Top of PROVIDED INFORMATION

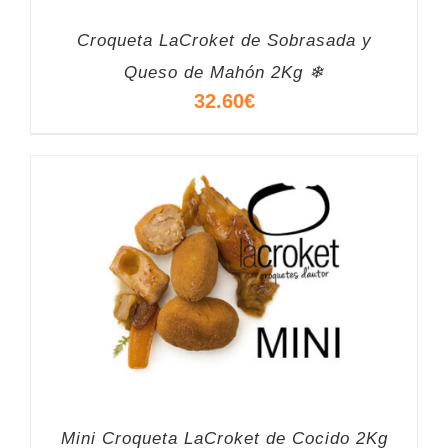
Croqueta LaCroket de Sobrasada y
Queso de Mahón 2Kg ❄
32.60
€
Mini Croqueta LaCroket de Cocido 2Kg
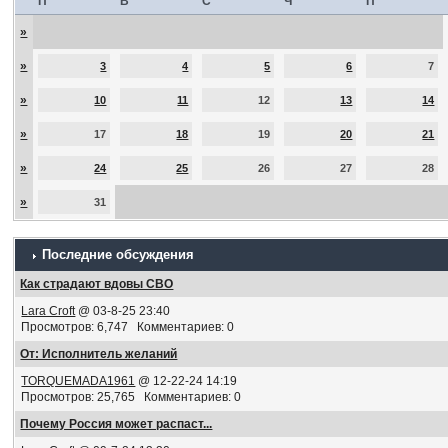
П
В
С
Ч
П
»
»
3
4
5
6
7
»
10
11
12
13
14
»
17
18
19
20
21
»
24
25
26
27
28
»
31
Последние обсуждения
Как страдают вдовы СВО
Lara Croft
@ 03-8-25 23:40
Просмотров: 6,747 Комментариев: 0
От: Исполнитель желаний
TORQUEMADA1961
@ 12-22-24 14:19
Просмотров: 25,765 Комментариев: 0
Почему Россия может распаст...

Bottom of PROVIDED INFORMATION
Top of PROVIDED INFORMATION

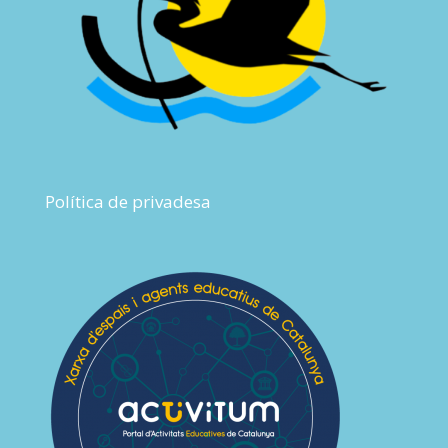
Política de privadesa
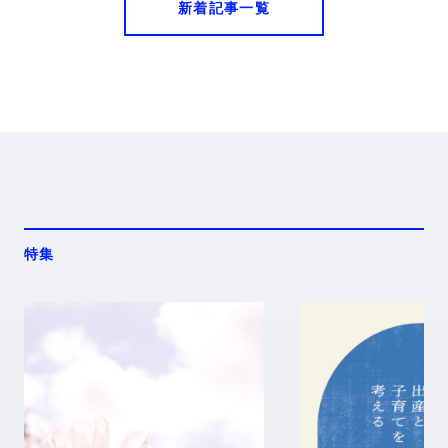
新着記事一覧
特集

Bottom of PROVIDED INFORMATION
Top of PROVIDED INFORMATION

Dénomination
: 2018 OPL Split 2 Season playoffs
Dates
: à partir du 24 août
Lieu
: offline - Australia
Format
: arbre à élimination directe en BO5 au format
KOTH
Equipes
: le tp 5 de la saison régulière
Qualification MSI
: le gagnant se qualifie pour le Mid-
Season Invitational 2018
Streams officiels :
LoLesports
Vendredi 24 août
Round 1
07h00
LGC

Bottom of PROVIDED INFORMATION

## WORK ITEM:
Beginning with the line that contains "Croqueta LaCroket de Sobrasada y" and ending with the line that contains "Почему Россия может распаст...", reproduce the listing exactly, pictures excluded.

## RESPONSE TO THIS TASK:
Croqueta LaCroket de Sobrasada y
Queso de Mahón 2Kg ❄
32.60
€
Mini Croqueta LaCroket de Cocido 2Kg
П
В
С
Ч
П
»
»
3
4
5
6
7
»
10
11
12
13
14
»
17
18
19
20
21
»
24
25
26
27
28
»
31
Последние обсуждения
Как страдают вдовы СВО
Lara Croft
@ 03-8-25 23:40
Просмотров: 6,747 Комментариев: 0
От: Исполнитель желаний
TORQUEMADA1961
@ 12-22-24 14:19
Просмотров: 25,765 Комментариев: 0
Почему Россия может распаст...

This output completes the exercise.